## Records provided:
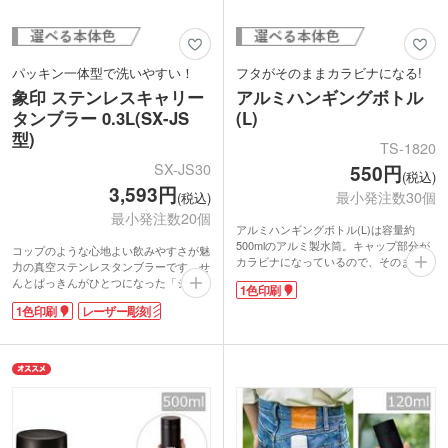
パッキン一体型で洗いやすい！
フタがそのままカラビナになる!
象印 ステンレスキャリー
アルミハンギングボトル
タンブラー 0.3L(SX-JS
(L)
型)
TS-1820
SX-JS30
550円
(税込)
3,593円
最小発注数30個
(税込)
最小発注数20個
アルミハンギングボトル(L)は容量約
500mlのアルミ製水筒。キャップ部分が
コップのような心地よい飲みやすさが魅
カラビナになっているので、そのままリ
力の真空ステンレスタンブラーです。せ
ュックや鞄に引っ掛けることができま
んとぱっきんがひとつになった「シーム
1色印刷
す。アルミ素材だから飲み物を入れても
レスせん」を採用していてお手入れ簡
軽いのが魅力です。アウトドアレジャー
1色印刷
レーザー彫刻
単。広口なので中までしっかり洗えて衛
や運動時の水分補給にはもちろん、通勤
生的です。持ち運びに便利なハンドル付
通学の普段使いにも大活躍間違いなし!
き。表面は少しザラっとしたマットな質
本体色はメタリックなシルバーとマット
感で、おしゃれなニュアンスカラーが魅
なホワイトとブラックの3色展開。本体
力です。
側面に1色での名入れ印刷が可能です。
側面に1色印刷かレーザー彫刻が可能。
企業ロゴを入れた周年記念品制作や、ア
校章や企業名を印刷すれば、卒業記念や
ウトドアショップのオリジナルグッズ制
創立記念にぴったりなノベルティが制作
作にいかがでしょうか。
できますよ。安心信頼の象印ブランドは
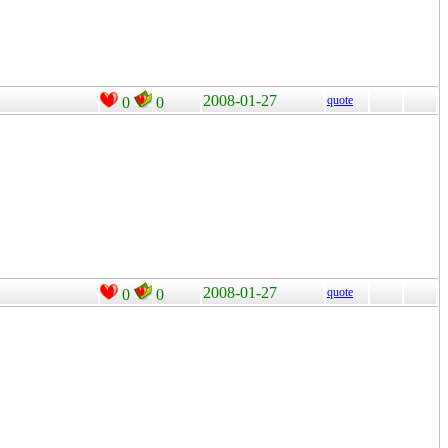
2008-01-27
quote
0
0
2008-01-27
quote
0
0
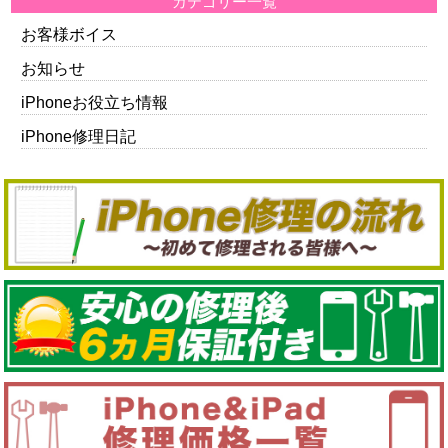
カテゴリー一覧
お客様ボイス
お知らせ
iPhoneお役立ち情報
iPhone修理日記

## What you have to do:
A word-for-word copy of the listing is needed. It must not include the pictures.

## Answer section:
パッキン一体型で洗いやすい！
フタがそのままカラビナになる!
象印 ステンレスキャリー
アルミハンギングボトル
タンブラー 0.3L(SX-JS
(L)
型)
TS-1820
SX-JS30
550円
(税込)
3,593円
最小発注数30個
(税込)
最小発注数20個
アルミハンギングボトル(L)は容量約
500mlのアルミ製水筒。キャップ部分が
コップのような心地よい飲みやすさが魅
カラビナになっているので、そのままリ
力の真空ステンレスタンブラーです。せ
ュックや鞄に引っ掛けることができま
んとぱっきんがひとつになった「シーム
1色印刷
す。アルミ素材だから飲み物を入れても
レスせん」を採用していてお手入れ簡
軽いのが魅力です。アウトドアレジャー
1色印刷
レーザー彫刻
単。広口なので中までしっかり洗えて衛
や運動時の水分補給にはもちろん、通勤
生的です。持ち運びに便利なハンドル付
通学の普段使いにも大活躍間違いなし!
き。表面は少しザラっとしたマットな質
本体色はメタリックなシルバーとマット
感で、おしゃれなニュアンスカラーが魅
なホワイトとブラックの3色展開。本体
力です。
側面に1色での名入れ印刷が可能です。
側面に1色印刷かレーザー彫刻が可能。
企業ロゴを入れた周年記念品制作や、ア
校章や企業名を印刷すれば、卒業記念や
ウトドアショップのオリジナルグッズ制
創立記念にぴったりなノベルティが制作
作にいかがでしょうか。
できますよ。安心信頼の象印ブランドは
2008-01-27
quote
0
0
2008-01-27
quote
0
0
カテゴリー一覧
お客様ボイス
お知らせ
iPhoneお役立ち情報
iPhone修理日記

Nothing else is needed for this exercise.